What lines in the records below include the word "program"? Return each one.

-----

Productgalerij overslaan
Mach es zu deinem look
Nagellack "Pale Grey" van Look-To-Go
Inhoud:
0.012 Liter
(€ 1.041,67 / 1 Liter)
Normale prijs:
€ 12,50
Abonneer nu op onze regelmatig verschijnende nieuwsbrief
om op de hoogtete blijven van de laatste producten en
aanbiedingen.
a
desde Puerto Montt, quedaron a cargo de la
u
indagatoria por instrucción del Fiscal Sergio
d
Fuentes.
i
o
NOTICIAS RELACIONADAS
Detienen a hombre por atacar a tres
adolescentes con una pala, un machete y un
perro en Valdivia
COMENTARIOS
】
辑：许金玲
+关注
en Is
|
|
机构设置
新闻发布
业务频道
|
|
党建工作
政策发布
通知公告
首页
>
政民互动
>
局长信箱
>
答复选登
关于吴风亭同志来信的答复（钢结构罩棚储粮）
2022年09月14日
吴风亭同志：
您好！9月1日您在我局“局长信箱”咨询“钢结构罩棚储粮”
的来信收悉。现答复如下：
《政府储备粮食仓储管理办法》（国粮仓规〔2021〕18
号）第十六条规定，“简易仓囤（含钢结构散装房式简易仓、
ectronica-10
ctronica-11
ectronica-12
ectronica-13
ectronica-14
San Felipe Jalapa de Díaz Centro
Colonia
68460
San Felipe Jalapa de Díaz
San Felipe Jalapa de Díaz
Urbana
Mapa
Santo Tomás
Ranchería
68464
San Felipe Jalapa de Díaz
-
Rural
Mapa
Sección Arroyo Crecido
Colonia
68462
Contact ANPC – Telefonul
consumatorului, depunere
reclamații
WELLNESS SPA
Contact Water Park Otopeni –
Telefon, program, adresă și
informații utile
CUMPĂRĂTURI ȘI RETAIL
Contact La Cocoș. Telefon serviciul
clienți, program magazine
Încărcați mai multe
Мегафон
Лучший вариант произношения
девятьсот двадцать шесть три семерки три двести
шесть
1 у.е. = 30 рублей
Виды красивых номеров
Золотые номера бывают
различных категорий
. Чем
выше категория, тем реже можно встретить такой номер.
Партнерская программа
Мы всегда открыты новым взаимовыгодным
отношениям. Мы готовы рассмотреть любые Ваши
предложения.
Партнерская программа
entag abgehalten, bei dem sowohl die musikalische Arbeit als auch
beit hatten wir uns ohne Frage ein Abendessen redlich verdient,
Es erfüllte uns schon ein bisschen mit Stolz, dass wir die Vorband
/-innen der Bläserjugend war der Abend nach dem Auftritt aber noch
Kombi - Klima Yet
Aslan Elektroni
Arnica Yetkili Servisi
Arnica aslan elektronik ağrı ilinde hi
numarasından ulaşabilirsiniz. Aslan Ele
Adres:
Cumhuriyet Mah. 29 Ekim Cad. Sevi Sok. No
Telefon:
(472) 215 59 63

-----

Your solution ::
Telefon, program, adresă și
clienți, program magazine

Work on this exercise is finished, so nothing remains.